The hall was hot and stuffy. It felt like she was already miles away from the apartment. She padded quickly down the stairs. When she reached the next floor, she saw that the people in the apartment directly under Robin’s had left their door wide open. She looked in and saw a group of men sitting in shirtsleeves around the kitchen table, playing cards. They had big arms and broad, jovial faces. A woman with her back to the door was moving vaguely at the sink. The men laughed and drank as they played. “Excuse me,” she said.
A man got up and came to the door. His face was pockmarked, with little whiskers in the pocks. “Yes?” He was foreign, she couldn’t tell which kind. He wore a red kerchief around his neck, and his nose was big.

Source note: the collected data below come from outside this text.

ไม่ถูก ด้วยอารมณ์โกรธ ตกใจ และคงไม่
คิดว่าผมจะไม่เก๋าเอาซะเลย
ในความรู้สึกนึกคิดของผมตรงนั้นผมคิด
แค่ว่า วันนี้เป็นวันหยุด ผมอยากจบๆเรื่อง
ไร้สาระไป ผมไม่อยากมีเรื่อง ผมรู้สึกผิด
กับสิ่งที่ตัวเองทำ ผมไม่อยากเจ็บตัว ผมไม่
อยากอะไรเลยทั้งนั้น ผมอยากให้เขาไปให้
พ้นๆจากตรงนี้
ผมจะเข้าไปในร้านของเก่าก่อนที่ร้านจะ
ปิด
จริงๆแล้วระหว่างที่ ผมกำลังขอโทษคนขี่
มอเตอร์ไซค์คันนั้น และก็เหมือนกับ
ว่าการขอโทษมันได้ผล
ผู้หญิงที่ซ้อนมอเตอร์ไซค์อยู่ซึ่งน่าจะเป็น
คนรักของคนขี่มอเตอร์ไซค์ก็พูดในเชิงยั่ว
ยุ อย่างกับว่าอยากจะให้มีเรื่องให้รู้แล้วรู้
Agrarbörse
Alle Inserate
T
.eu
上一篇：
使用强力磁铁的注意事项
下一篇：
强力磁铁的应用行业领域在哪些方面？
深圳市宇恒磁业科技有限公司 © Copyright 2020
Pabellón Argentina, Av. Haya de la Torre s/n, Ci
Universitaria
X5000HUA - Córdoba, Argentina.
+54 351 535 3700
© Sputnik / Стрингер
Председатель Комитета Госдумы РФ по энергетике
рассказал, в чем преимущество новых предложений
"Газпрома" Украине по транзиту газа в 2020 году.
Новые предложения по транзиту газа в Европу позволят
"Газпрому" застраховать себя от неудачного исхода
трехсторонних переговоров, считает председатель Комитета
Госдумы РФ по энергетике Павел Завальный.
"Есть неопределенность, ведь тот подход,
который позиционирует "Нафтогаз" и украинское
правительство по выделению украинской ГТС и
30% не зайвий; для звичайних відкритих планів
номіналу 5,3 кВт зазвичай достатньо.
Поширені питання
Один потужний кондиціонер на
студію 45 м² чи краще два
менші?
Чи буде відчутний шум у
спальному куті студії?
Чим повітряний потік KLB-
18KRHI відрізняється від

“There’s kids in the apartment right above you. I’ve been taking care of them all day, but now I have to go. I don’t know where their mother is. She said she’d be back, but she’s not, and now I have to go. Could you be sure they’re okay?”
He put his hand on his chin and looked past her as if considering.
The woman glanced past the man at Elise; from her expression, it seemed that Elise made no sense to her.
“One of them’s only a baby.”
“Okay,” said the man. He pointed upstairs and nodded. “I check.”
When she got home, she found Mark sitting in the living room, sewing patches on his jeans. She told him what had happened. “What do you think I should’ve done?” she asked. “Do you think it was okay to leave?”
He shrugged. “What else could you do? She didn’t come back.” He concentrated on his pants, very meticulously working the needle. “She shouldn’t have left you there like that.”
Elise sat on the couch. “Well, but one of them was a baby.”
“You told the neighbors. They’ll be okay.”
“I guess.” She stared at the frayed old carpet. There were tulips on it. She felt grateful to be back in her living room, even though it wasn’t really hers. “The thing is, I don’t know what I’m going to do. I can’t keep panhandling forever. I have to find work somehow.”
“You’ll find something,” said Mark. “It’ll be all right.”
She sat a moment. “I once blew a guy for money,” she said. “In San Francisco. It was a nightmare. He said he’d give me fifty bucks, but he only gave me ten, and then he hit me.”